I also find it funny that one of the mantras I have adopted in the past year is to “be water.” I needed to be willing to move through the channels and flow over rocks and work with the current of my own life instead of building a dam against it. I haven’t listened lately. Ever since this whole flood situation started, I’ve been damming up my feelings about it. Until now, when I am in a safe space to let my floodgates open.
It took me two nights and nearly three days to get home to my son because of the closed roads. It felt like a demilitarized zone with all of the National Guard hummers and Chinooks circling overhead. My son was safe with his grandparents. The house was high enough from the floodwaters. I didn’t really sstart stressing out until he asked me over the phone, “Mommy, when are you coming home? I need you to come home.” I spent those three days feeling wracked with guilt for leaving for school that morning. The river looked high and slightly unstable but I couldn’t have known that in two hours or less, the water would rise by feet, not inches.
It was an odd juxtaposition of lives, skulking around the downtown Fort Collins area with people living normally, and inside of my head all I could think of was how and when I was going to get to my son who was 45 minutes away. Being relatively new in the area, I didn’t know a lot of people. For an entire day, I fought a surge of panic because I literally had nowhere to go. Sitting and nursing what was probably my eighth cup of coffee, an irrational surge of helpless isolation came strong and subsided under a sluice of rational thought. I had offers of couches and places to stay from random strangers. I toughened up my thoughts a little more as I realized that there were so many people who by virtue of a giant raging river, their homes were torn out from underneath them. The roadways were flooded out. There were those who truly had nowhere to go. No homes left. Even though I had to deal with an uncertain future, I told myself “You’re okay!” “Suck it up!”
I can’t quite describe the overwhelming mix of feelings I had when my little guy came tearing down the hallway and clung to me like a little monkey when I got home. We went to the devastation areas, and hiked around in the still-falling rain, looking where the roads had just…disappeared. It was a humbling sight. I thought that Brennin would be afraid but he scanned the area with the same joyful curiosity he observed the rest of the world with. We searched for white quartz rocks along the dirt where it was safer, and he sang “The Itsy Bitsy Spider” and jumped in puddles. I took stock of blessings, this boy of mine being one of them. I marveled at it all.

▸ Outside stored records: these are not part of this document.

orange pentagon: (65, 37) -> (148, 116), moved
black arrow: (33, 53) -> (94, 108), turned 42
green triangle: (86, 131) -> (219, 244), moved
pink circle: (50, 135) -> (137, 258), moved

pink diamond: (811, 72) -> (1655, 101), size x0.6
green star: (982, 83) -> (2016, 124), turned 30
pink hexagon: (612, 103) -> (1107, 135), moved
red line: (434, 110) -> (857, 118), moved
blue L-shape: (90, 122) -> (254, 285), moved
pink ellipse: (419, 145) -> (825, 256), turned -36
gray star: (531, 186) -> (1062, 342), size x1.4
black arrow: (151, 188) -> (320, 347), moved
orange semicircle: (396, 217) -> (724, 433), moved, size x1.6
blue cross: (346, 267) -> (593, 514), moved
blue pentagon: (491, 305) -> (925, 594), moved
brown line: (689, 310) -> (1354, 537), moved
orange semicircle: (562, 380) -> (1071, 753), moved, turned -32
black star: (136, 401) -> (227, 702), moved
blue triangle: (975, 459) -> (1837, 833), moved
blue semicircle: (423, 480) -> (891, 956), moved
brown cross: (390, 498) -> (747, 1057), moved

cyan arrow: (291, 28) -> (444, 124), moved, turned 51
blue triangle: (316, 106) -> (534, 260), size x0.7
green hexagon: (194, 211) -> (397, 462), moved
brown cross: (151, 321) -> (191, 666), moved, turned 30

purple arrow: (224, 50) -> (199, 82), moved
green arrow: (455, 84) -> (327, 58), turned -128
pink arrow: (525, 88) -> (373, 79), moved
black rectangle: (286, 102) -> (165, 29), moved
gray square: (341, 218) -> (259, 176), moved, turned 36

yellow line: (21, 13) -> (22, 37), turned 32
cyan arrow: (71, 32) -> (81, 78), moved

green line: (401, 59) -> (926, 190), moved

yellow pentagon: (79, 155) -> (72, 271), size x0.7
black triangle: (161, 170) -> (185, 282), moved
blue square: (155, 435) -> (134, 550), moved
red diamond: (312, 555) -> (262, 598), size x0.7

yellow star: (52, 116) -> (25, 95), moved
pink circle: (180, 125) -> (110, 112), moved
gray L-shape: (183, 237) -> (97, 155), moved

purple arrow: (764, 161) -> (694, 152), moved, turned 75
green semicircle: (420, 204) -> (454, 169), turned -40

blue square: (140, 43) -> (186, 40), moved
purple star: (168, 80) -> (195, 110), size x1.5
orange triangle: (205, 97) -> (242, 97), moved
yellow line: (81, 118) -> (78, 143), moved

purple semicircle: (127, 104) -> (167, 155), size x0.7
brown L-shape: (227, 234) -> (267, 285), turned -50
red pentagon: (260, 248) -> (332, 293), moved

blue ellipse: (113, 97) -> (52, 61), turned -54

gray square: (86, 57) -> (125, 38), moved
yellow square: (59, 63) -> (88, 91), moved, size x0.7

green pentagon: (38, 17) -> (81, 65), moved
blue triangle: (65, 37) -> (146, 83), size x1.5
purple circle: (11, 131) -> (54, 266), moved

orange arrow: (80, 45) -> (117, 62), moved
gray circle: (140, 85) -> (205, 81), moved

The best way that I can describe the devastated roadways is this: it’s as if a great force shook the road like it was a ribbon or piece of fabric, making it ripple in the same way someone would make ripples in a tablecloth to shake the crumbs off of it. There are places that the water has settled in such a way that you might never know a road existed there in the first place. It is entirely erased. I can’t help but go back and look at the missing road just down from our driveway. The sun shines nowadays, and the beauty of the rushing water is an eerie calm against the stark contrast of the jagged peaks of the broken pavement. For all of its sturdy construction that trustily led me home each day, it was no match for the surging river. The water found its obstacle, and by just being itself, it went over it, undercutting the dirt and mire, until it forcibly broke through as if it was a brittle toothpick. Reflecting with a humble and grateful heart, I now understand how powerful it can be to “just” be water.